Dans l’article, ce qui attire le plus l’attention, ce sont en fait des expressions comme « la table marine du chef » plutôt qu’une réduction sur l’hébergement. C’est un peu surprenant : c’est une campagne sur la mer, mais la nourriture passe avant la natation. Pourtant, dans la politique touristique actuelle, on considère plus fortement comme produit non pas une simple photo d’un lieu célèbre, mais ce qu’on mange dans cette région et quel genre d’histoire on y vit.
La raison est simple. La nourriture fait rester plus longtemps dans la région et répartit la consommation dans plusieurs secteurs. La baignade dépend beaucoup du temps et de la saison, mais la gastronomie fonctionne aussi au printemps et les jours de pluie. Donc, du point de vue local, c’est un atout touristique bien plus stable. Pour les étrangers aussi, le fait que « découvrir la cuisine » agit fortement comme motivation de voyage en Corée est souvent utilisé dans le branding des régions.
Au final, si les chefs et la gastronomie passent d’abord, cela veut dire que le critère d’évaluation de la politique touristique est passé de combien de personnes sont venues à combien de temps elles sont restées et à quel point elles ont consommé en profondeur. La culture alimentaire locale avec la mer comme décor est justement un produit qui montre très bien ce changement.
Elle est relativement moins influencée par la saison et la météo.
Il est facile de regrouper en une fois hébergement, restauration et consommation d’expériences.
Elle permet de créer une identité locale, c’est-à-dire « une raison de manger ici seulement ».
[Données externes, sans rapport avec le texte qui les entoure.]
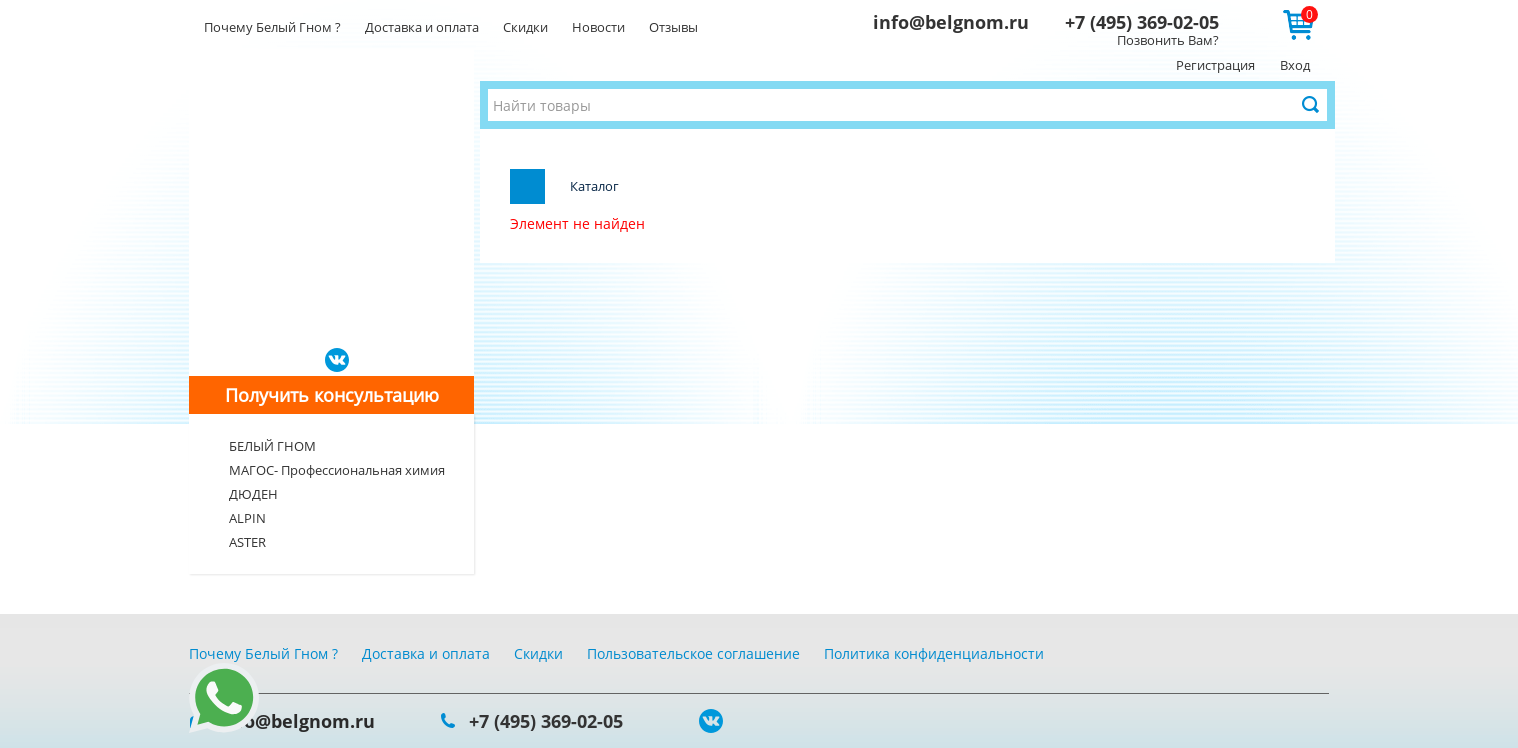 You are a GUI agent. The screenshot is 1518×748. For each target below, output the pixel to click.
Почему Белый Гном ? (272, 27)
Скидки (525, 27)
En ce moment, à quel point les voyages à la mer se divisent-ils selon les goûts ?
Même en regardant seulement les données sur les voyages avec des animaux de compagnie, on voit à quel point le marché du voyage en Corée est détaillé.
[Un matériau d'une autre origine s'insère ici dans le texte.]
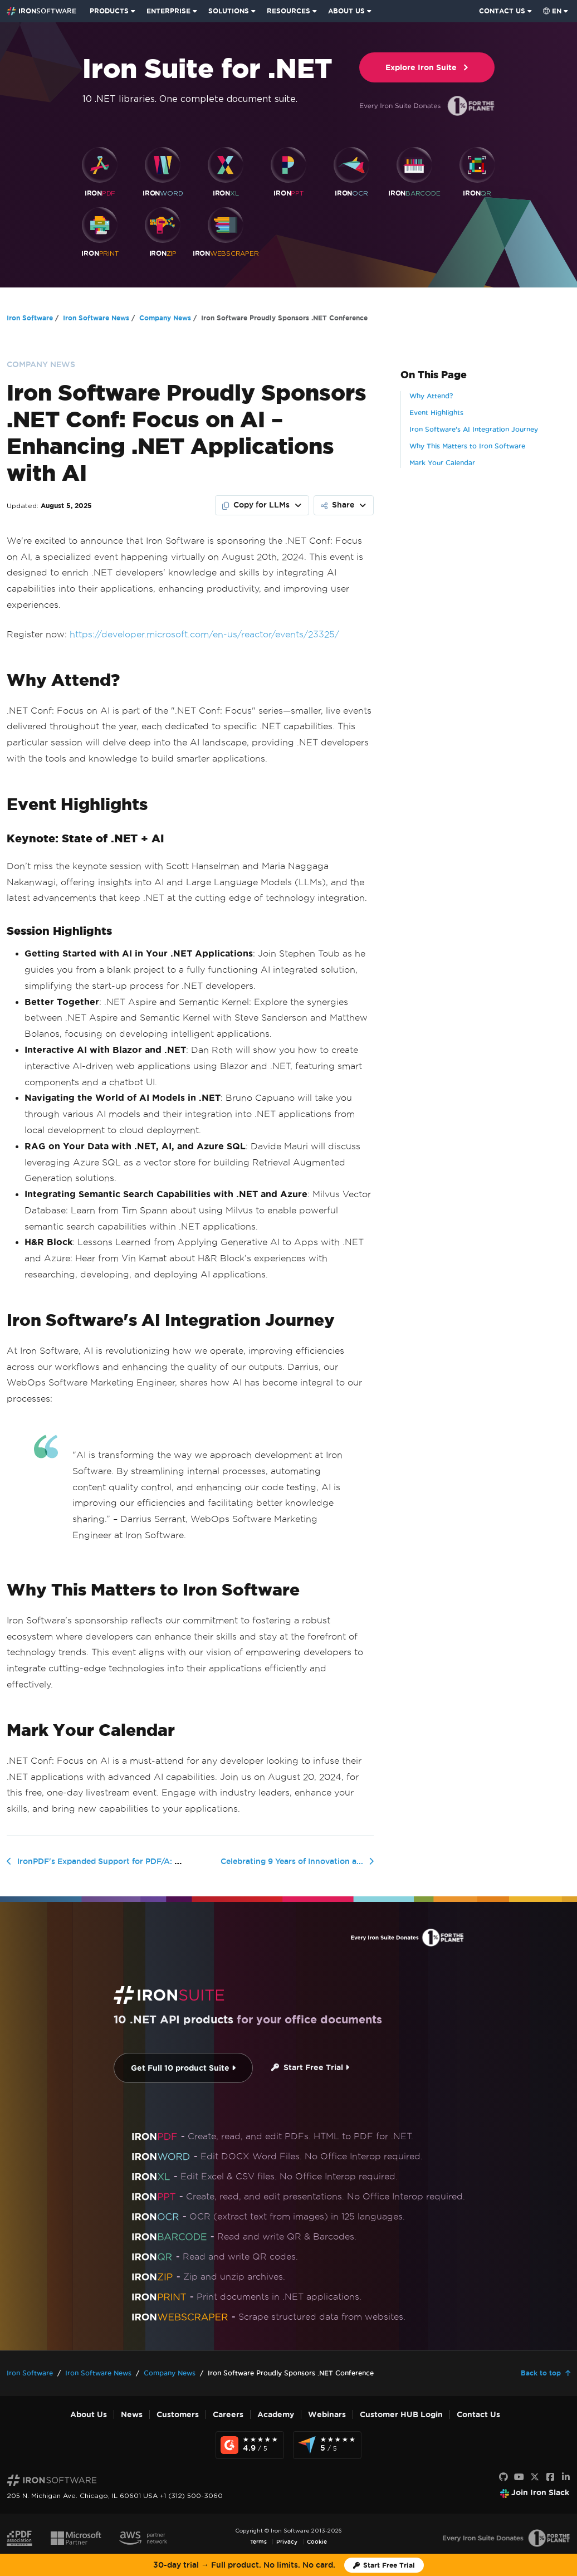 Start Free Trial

C’est la même mer, mais chaque région vend une expérience différente
| Région | Expérience mise en avant | Effet recherché |
|---|---|---|
| Wando | Marche sur les îles, détente, concert | Augmenter le temps de séjour et la consommation émotionnelle |
| Côte du Gangwon | Loisirs marins, lien avec le train, programme pour animaux de compagnie | Attirer des visiteurs par goût personnel et se différencier |
| Gunsan | Voyage à pied sur les îles, trekking marin | Créer une demande de voyage avec un vrai objectif |
| Siheung | Programme sans obstacle et écologique | Élargir le public cible et améliorer l’accessibilité |
Les réductions sur l’hébergement font-elles vraiment bouger les gens ?
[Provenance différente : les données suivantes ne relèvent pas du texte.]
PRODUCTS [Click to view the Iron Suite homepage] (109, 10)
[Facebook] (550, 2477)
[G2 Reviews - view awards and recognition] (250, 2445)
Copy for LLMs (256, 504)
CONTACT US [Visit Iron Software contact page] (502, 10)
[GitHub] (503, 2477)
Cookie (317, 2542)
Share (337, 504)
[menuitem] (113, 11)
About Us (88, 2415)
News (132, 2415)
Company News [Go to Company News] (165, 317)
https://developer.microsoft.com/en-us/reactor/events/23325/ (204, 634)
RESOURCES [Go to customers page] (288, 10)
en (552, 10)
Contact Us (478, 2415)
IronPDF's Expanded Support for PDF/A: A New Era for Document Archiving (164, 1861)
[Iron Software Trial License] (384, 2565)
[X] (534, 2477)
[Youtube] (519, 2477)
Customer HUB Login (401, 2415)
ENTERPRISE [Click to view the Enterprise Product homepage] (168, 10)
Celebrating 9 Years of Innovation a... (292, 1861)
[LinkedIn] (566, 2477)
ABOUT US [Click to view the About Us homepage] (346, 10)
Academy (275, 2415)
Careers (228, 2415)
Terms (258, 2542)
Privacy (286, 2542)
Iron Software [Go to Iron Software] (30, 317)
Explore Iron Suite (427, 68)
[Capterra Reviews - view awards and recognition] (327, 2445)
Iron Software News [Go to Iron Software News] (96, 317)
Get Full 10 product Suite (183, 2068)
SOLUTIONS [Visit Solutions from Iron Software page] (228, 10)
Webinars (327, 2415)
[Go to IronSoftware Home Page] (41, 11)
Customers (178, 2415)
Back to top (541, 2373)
Les réductions ont clairement un effet. Mais il faut voir ces chiffres non pas comme la force des seuls coupons d’hébergement, mais comme le résultat global d’une campagne qui réunit transport, expériences et événements locaux.
Au final, qu’est-ce qui fait bouger les gens : le prix ou le contenu ?
| Catégorie | Réduction de prix | Contenu |
|---|---|---|
| Moment fort | Cela pousse au paiement les personnes qui repoussaient leur réservation | Cela fait décider où aller dès le départ |
| Point fort | Renforcer la demande hors saison, encourager une première visite | Allonger le temps de séjour, créer des visites à objectif, donner une raison de revenir |
| Limite | L’effet peut faiblir après la fin de l’événement | Si l’organisation et la qualité ne suivent pas, le bouche-à-oreille reste faible |
| Conception de la politique | Réduire la barrière d’entrée avec des coupons et des bons de réduction | Créer de la satisfaction avec des festivals, de la gastronomie et des programmes de nuit |
Donc, ce que cette politique veut vraiment changer, ce n’est pas la « période du voyage »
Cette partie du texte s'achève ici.